#### [GOAL OF THE EXERCISE]
From the material below, give the number of lines that hold the string "design" and nothing further.

================================

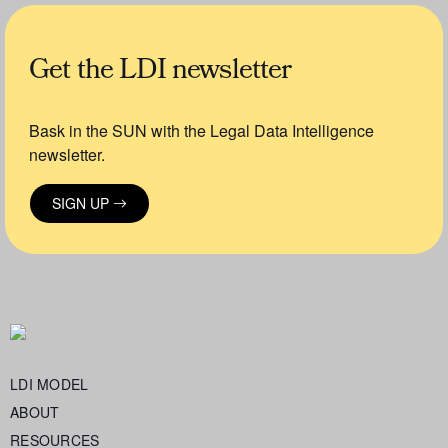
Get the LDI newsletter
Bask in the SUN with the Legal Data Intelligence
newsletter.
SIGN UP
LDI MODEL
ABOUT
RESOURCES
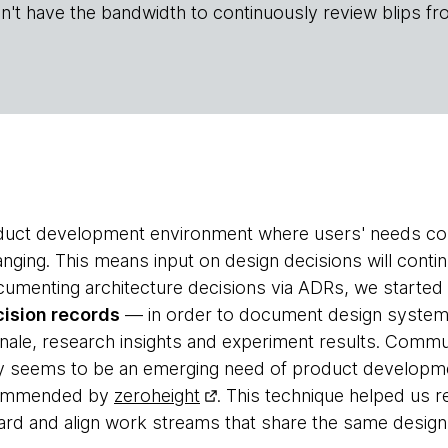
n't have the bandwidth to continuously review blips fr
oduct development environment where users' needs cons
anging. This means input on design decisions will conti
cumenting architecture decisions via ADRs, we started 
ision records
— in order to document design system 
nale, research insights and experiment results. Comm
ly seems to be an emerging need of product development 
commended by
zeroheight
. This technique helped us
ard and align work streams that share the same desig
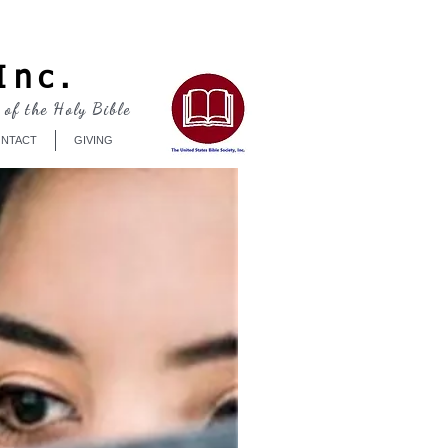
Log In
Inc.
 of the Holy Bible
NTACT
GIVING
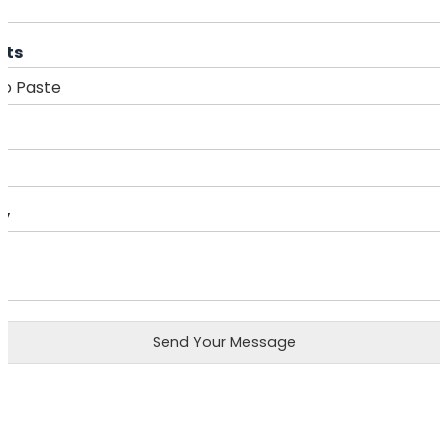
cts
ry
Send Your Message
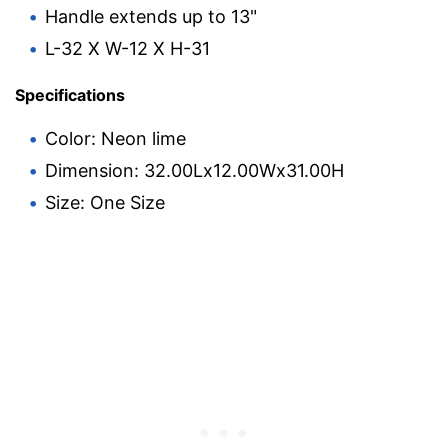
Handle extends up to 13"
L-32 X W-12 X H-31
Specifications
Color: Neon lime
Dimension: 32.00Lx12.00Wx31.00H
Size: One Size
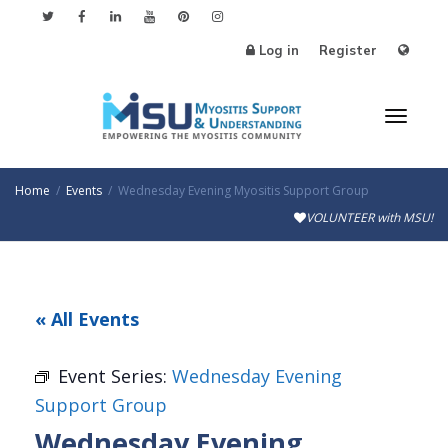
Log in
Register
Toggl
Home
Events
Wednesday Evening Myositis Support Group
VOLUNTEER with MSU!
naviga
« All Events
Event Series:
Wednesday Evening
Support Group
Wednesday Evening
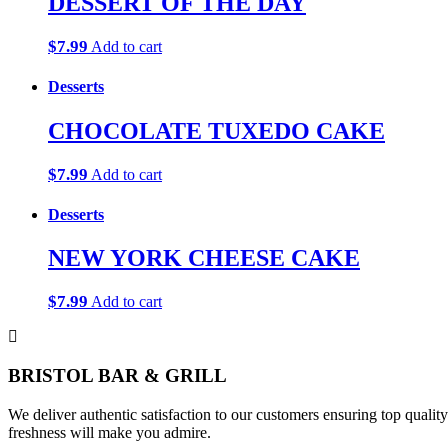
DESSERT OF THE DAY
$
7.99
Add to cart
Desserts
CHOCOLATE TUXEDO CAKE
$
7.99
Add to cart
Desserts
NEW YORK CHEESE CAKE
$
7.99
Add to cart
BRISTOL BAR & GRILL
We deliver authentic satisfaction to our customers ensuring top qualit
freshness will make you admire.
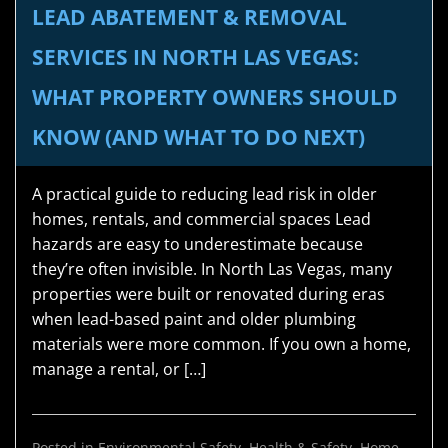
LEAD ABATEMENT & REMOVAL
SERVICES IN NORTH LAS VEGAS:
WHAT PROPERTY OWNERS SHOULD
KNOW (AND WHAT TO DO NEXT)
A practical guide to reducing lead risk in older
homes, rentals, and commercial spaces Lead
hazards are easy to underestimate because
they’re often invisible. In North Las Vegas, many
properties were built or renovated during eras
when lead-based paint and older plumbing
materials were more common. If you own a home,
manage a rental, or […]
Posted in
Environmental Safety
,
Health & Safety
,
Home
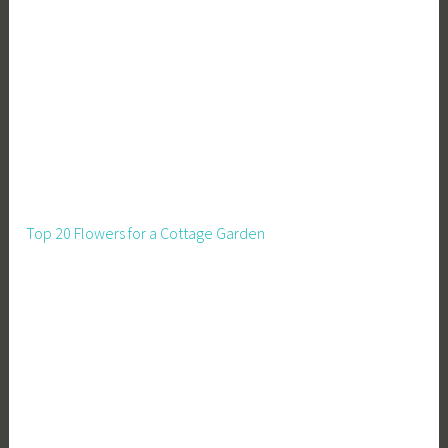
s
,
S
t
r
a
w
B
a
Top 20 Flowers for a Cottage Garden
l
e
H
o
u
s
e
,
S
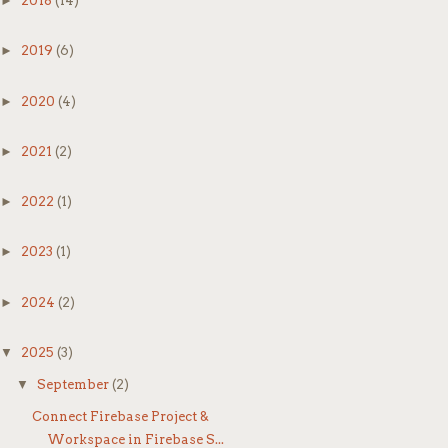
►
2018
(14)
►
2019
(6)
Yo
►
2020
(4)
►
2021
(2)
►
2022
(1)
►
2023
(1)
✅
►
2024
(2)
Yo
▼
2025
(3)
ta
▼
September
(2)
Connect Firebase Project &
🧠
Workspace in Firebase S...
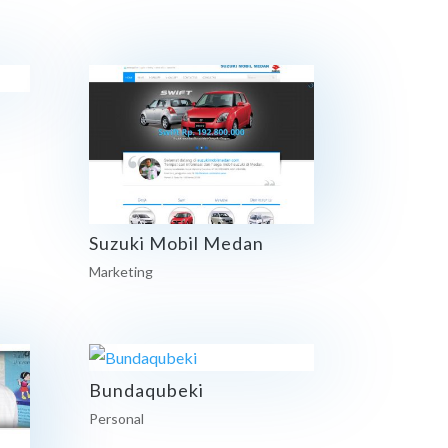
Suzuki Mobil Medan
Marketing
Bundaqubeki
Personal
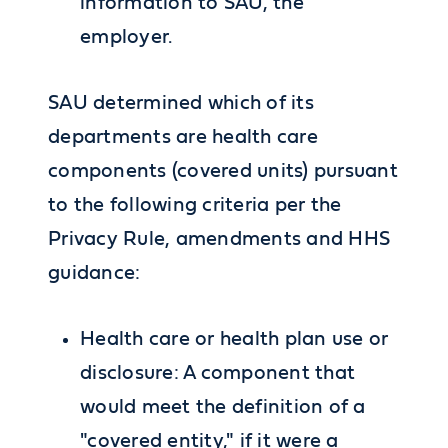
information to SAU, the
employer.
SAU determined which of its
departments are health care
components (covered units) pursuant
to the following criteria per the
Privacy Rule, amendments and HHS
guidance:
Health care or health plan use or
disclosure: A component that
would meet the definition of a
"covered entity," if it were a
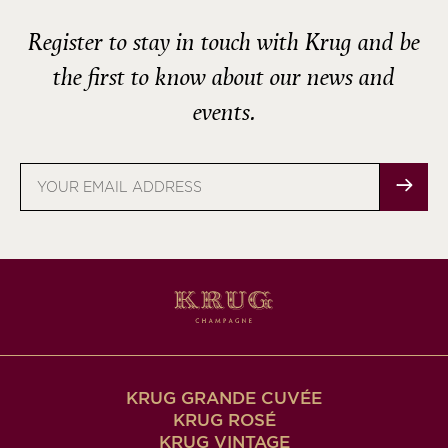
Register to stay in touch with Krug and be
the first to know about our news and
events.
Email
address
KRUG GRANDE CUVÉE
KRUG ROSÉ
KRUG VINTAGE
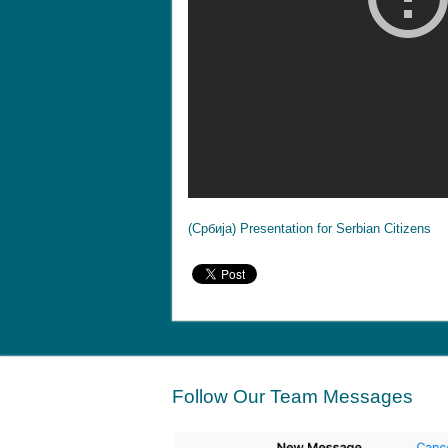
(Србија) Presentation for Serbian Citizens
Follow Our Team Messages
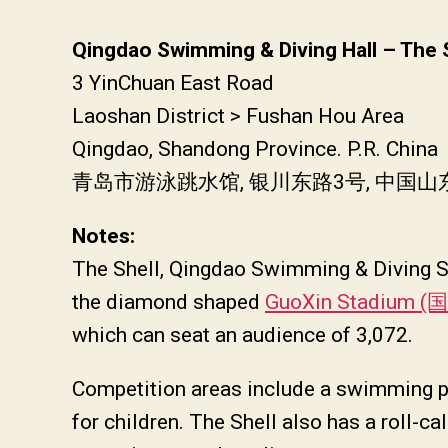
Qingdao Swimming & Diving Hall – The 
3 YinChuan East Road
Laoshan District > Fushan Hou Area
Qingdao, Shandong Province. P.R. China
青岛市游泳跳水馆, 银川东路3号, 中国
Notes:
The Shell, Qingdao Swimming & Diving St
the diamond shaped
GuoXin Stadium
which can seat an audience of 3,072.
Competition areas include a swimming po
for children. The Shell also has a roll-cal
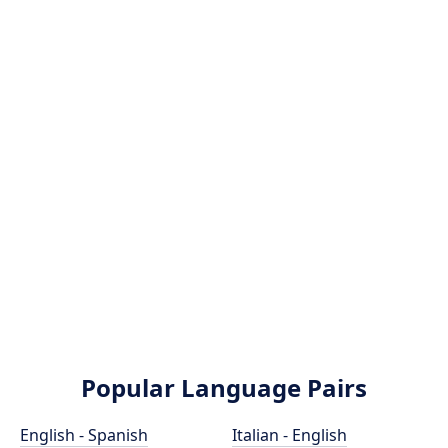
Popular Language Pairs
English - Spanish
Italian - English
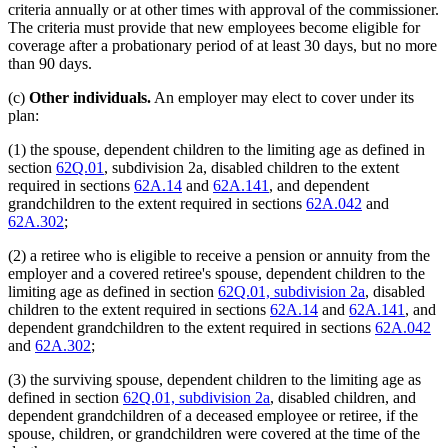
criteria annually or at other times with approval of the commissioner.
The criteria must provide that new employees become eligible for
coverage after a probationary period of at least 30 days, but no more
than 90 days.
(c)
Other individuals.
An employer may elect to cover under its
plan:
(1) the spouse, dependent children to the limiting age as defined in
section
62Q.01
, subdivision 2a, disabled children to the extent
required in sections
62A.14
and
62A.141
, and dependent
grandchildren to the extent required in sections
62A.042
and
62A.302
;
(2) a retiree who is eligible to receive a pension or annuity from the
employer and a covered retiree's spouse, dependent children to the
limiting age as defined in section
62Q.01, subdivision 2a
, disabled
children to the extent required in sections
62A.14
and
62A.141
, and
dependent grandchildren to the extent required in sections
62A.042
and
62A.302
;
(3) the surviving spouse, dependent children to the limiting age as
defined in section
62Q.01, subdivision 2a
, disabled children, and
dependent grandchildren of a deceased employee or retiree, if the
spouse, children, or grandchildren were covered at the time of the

================================

#### [RESPONSE]
2